# I have a strange question



## asere (Dec 7, 2011)

I was watching a movie on tv and during a music scene I could only hear the sub out of one ear (at least it seemed that way) Has this happened to anyone before.


----------



## nova (Apr 30, 2006)

Not quite sure what you mean. If you turned your head could you hear it with your other ear? I have heard some weird stuff on TV over the years, I just attributed it to problems with the transmission.


----------



## asere (Dec 7, 2011)

nova said:


> Not quite sure what you mean. If you turned your head could you hear it with your other ear? I have heard some weird stuff on TV over the years, I just attributed it to problems with the transmission.


No, even turning my head I could not hear it out of other ear. Could be the network. Can that happen if you have mild hearing loss with the upper frequencies?


----------



## Tonto (Jun 30, 2007)

The only thing I can think of is regulat TV might not be sending the lower sub frequencies which might make your sub localizable. Is your sub on that side of the room?


----------



## asere (Dec 7, 2011)

Tonto said:


> The only thing I can think of is regulat TV might not be sending the lower sub frequencies which might make your sub localizable. Is your sub on that side of the room?


No the sub in in the middle of the room.


----------



## lcaillo (May 2, 2006)

Sounds like your crossover frequency is too high. What kind of system do you have and how is the sub connected?


----------



## asere (Dec 7, 2011)

lcaillo said:


> Sounds like your crossover frequency is too high.
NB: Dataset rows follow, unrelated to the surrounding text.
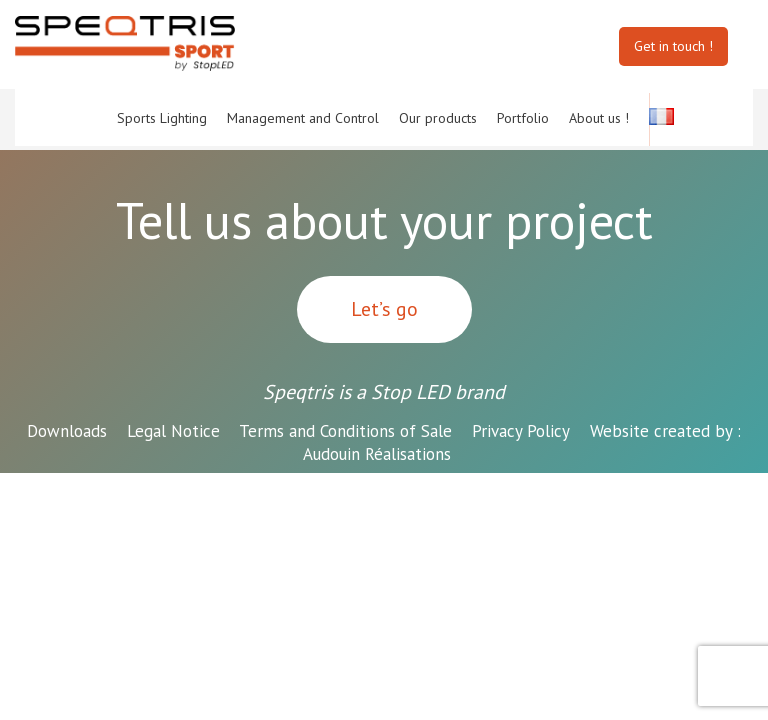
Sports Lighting (162, 118)
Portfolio (523, 118)
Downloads (67, 431)
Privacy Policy (521, 431)
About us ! (599, 118)
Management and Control (303, 118)
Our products (438, 118)
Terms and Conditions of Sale (345, 431)
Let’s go (384, 309)
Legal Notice (173, 431)
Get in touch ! (673, 46)
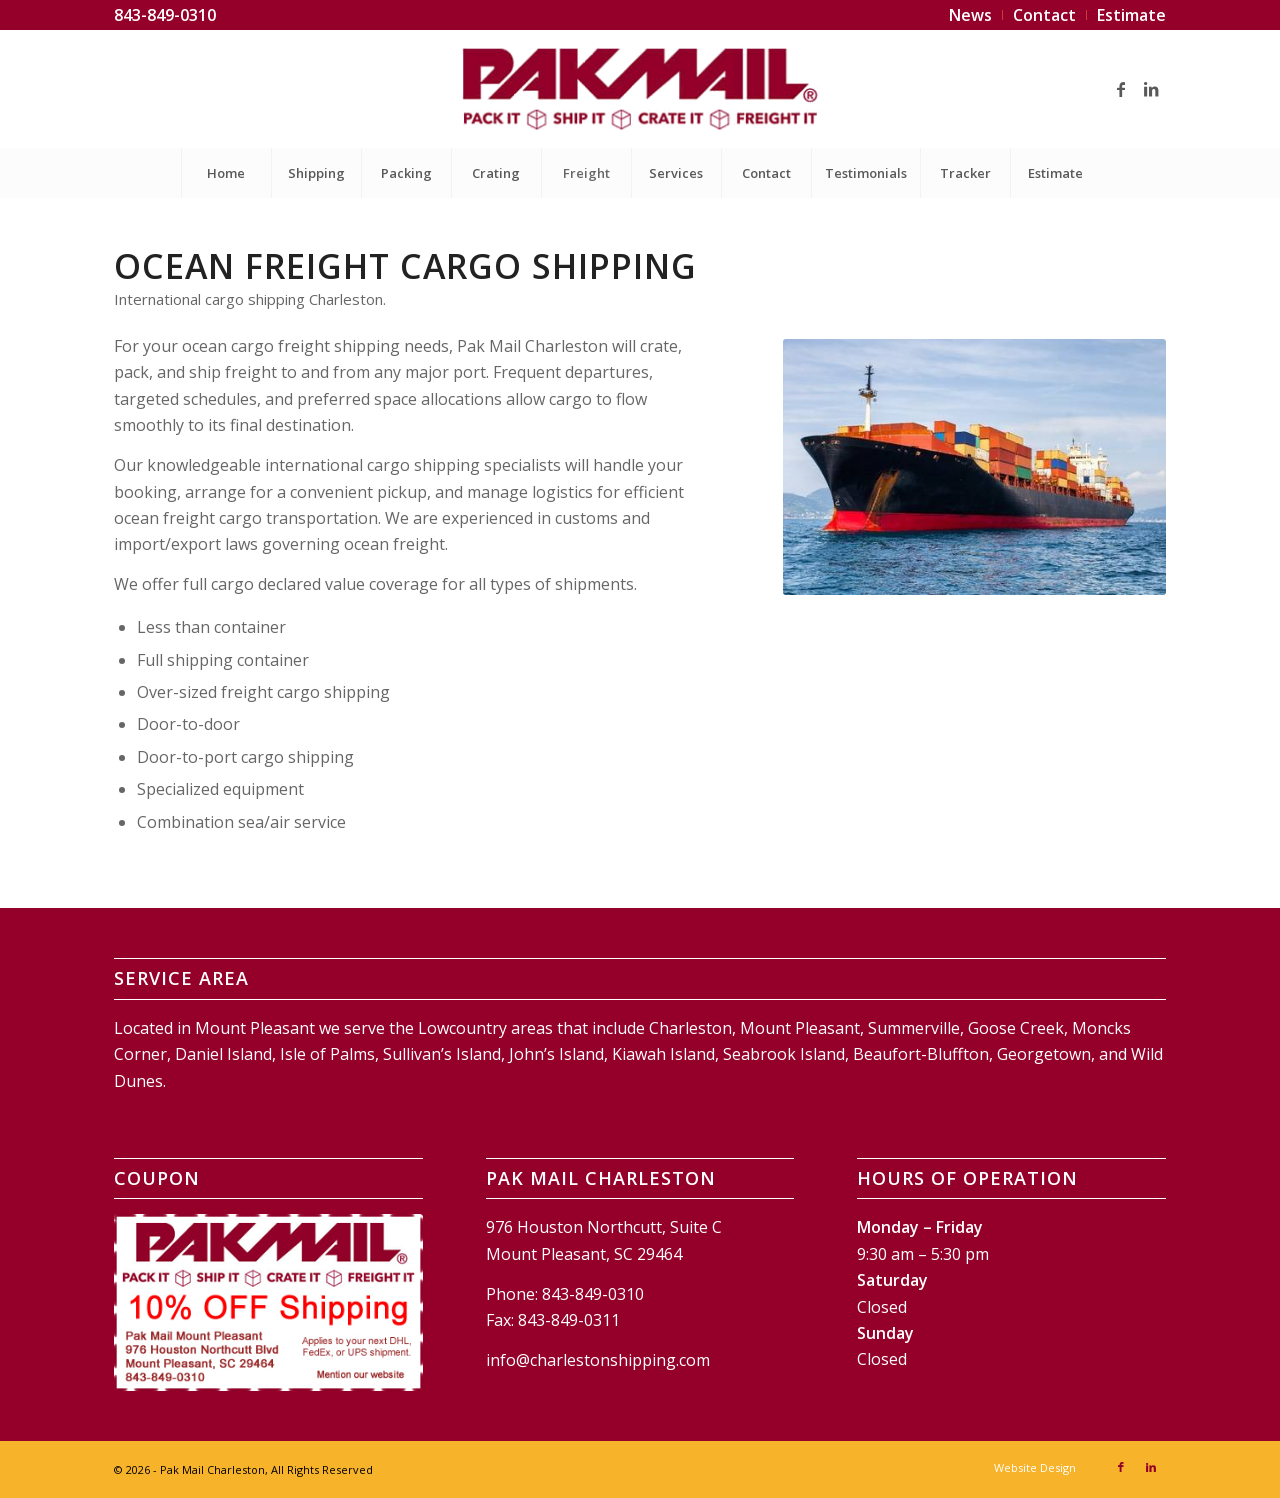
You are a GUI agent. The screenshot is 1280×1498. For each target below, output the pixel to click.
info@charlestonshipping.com (598, 1360)
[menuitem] (971, 15)
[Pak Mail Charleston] (639, 89)
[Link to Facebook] (1121, 89)
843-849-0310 (165, 15)
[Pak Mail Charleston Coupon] (268, 1302)
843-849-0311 (569, 1320)
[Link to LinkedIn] (1151, 89)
What kind of system do you have and how is the sub connected?


The sub is kreisel 12012 set by Audyssey with a 5.1 system.


----------



## lcaillo (May 2, 2006)

Where is the crossover set?


----------



## asere (Dec 7, 2011)

lcaillo said:


> Where is the crossover set?


All speakers set to 80. Sub set to IN so avr manages sub.


----------



## chashint (Jan 12, 2011)

If you could hear the sub with one ear, maybe you went deaf at those frequencies for a little while in the other ear.


----------



## asere (Dec 7, 2011)

chashint said:


> If you could hear the sub with one ear, maybe you went deaf at those frequencies for a little while in the other ear.


I do know I have mild loss on high frequencies.


----------



## flamingeye (Apr 2, 2008)

asere said:


> No the sub in in the middle of the room.


I might be misunderstanding your answer here, but why do you have your sub set up in the middle of your room ? that can't be a very good spot for a sub to preform it's best in


----------



## asere (Dec 7, 2011)

flamingeye said:


> I might be misunderstanding your answer here, but why do you have your sub set up in the middle of your room ? that can't be a very good spot for a sub to preform it's best in


I meant to say middle of front wall.


----------



## flamingeye (Apr 2, 2008)

asere said:


> I meant to say middle of front wall.


ok that makes way more sense and I figured that couldn't be what you where doing because why in the world would somebody do something like that unless they where doing an experiment.


----------